Keri Herman, 27, of Breckenridge, collected a silver medal with a best-run score of 85 while Grete Eliassen or Salt Lake City and Norway took bronze with an 84.
Meghan Olenick of Aspen, younger sister of ski superpipe 2007 bronze medalist Peter Olenick, was in fourth place after her first run but she failed to complete the jumps on either of her final two runs. She ended the competition in fifth place.
One of the event’s highlights came from Sarah Burke, 27, of Whistler, British Columbia, who attempted a 1260 on the last hit of her final run. Burke, an X Games gold medalist in the superpipe known for her big air prowess, was building up to the big air throughout her three runs and attempted a 1080 on run number two. But she was unable to land either trick. Had she nailed the 1260, which is three and a half rotations, it’s believed it would have been the first time a female had nailed the move in competition.
Burke said she was actually attempting a 900 on the second run, which turned into an attempted 1080 when she over-rotated a bit. Knowing she had the 10, Burke decided to go all in for a 1260 on the last run. But she double-ejected on the botched landing,
“Like they say, go big or go home,” Burke said.
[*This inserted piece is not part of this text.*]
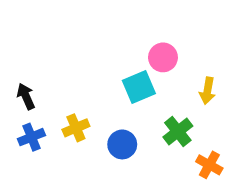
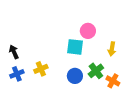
cyan square: (139, 87) -> (75, 47), turned 30
blue circle: (122, 144) -> (75, 76), moved
orange cross: (209, 165) -> (113, 81), moved

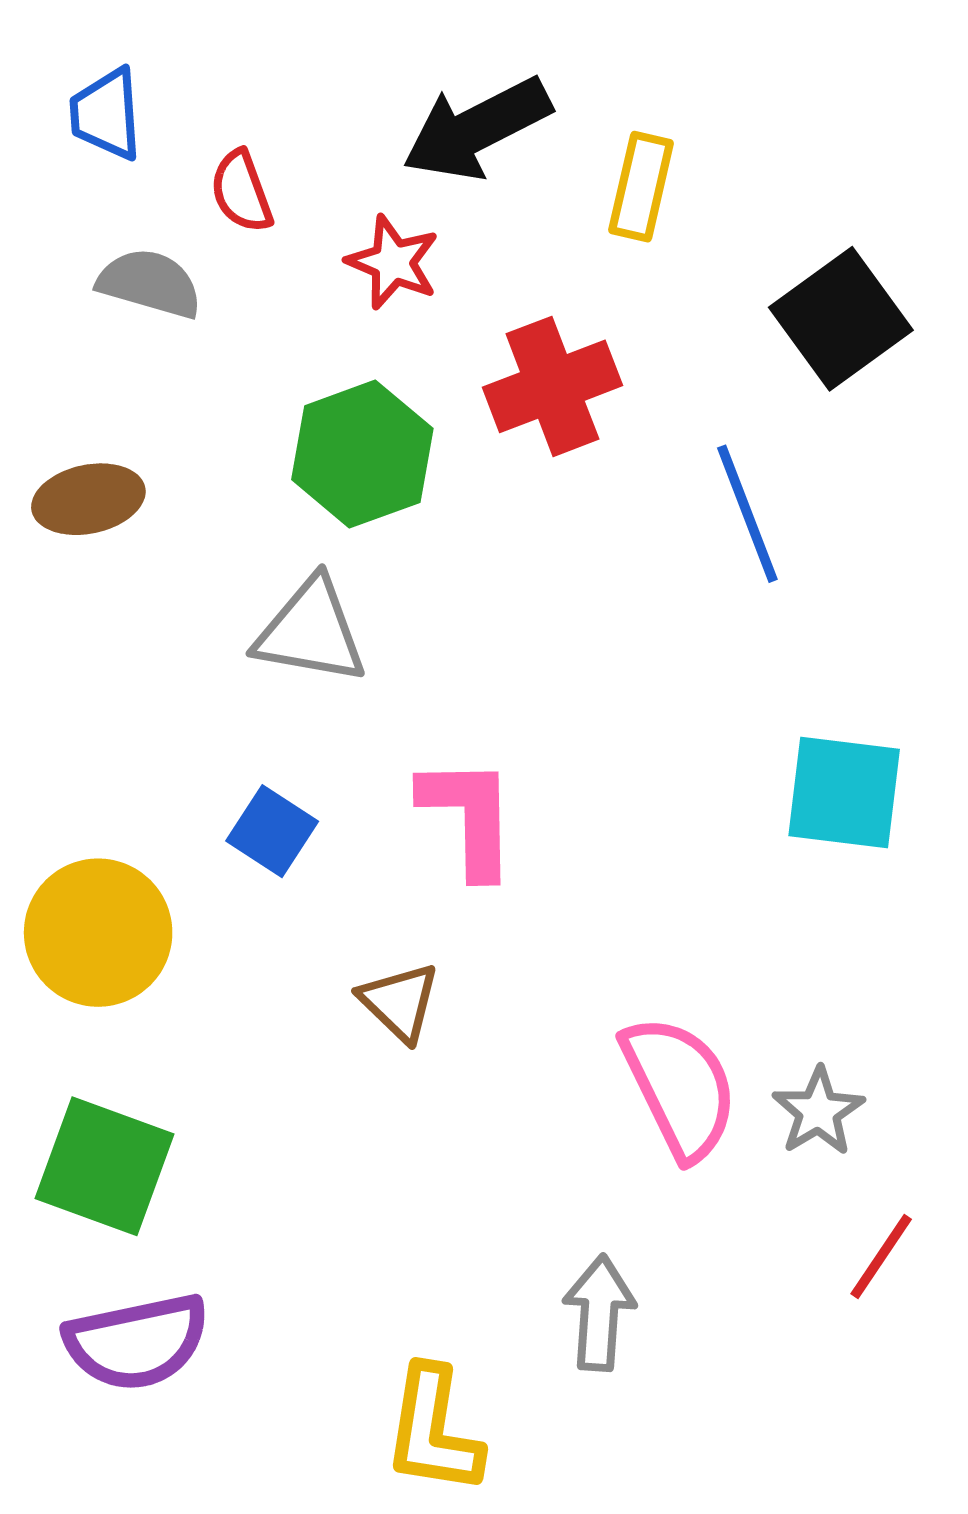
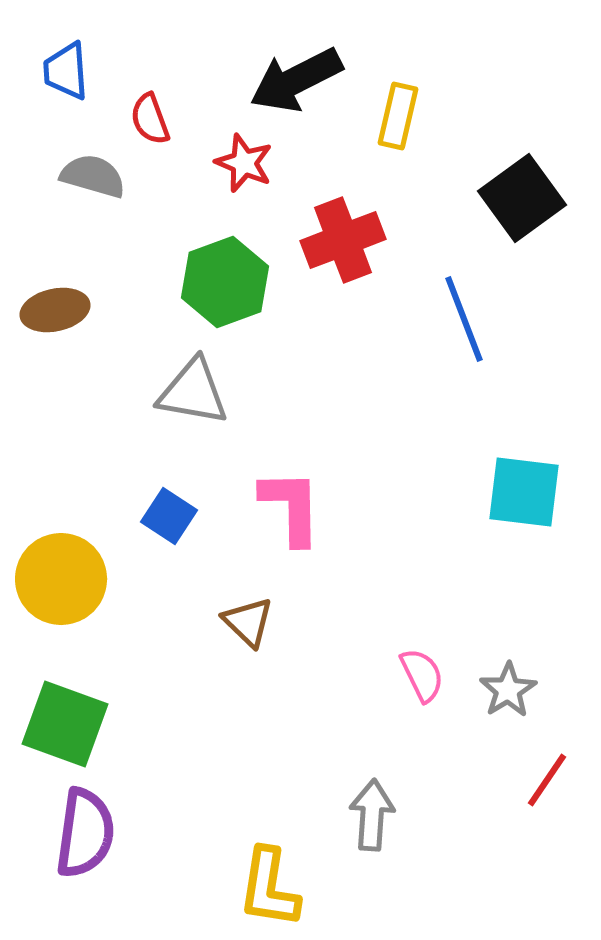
pink semicircle: (680, 1087) -> (422, 675), size x0.6
purple semicircle: (137, 1342) -> (85, 833), turned -70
Heather Rousseau/Aspen Daily News
Kaya Turski took the highest score in all of her three runs, placing first in the women’s ski slopestyle at the ESPN Winter X Games 14 on Thursday.
Turski rode smooth and clear on all three of her runs, each one consecutively better than the last. As she was the last competitor, she knew she had gold locked up going into her third run. She took nothing off, however, landing a 900 into a switch 720 on the final two hits.
“All along going into the competition I decided that if I had a good run, I would just keep trying to up it,” Turski said in the post-finals press conference. “On the last run I was happy with the last two runs and I decided just to go for it and throw a better trick. It ended up going really well for me.”
Turski claimed bronze in last year’s X Games women’s ski slopestyle, and said she pressured herself to do better this year.
“I can’t even describe what a gold medal means to me,” Turski said. “This has been a dream of mine since I was a kid and it’s absolutely unreal to have a gold medal hanging off my neck right now.”
This year’s slopestyle course is compact, with little down time in between features. The top section has four separate rail features, followed by three tabletop jumps in quick succession, the largest of which has a 68-foot transition.
In the women’s snowboard superpipe elimination round, Gretchen Bleiler, 28, of Aspen, came in second to rival and Olympic teammate Kelly Clark, 26, of Mount Snow, Vt. The field of six who will advance to Saturday’s final was rounded out by Elena Hight and Hannah Teter, who are Vancouver bound, Ellery Hollingsworth and Soko Yamaoka. There were 16 total riders in the elimination round.
Good weather held all day on Thursday after some rare fog burned off by 9 a.m. into a bluebird Colorado morning.
The crowd during the first day of Winter X was still light, with a strong contingent of family and friends cheering their loved ones on. That’s all bound to change as X Games heads into the weekend where as many as 30,000 people can show up at Buttermilk over one day.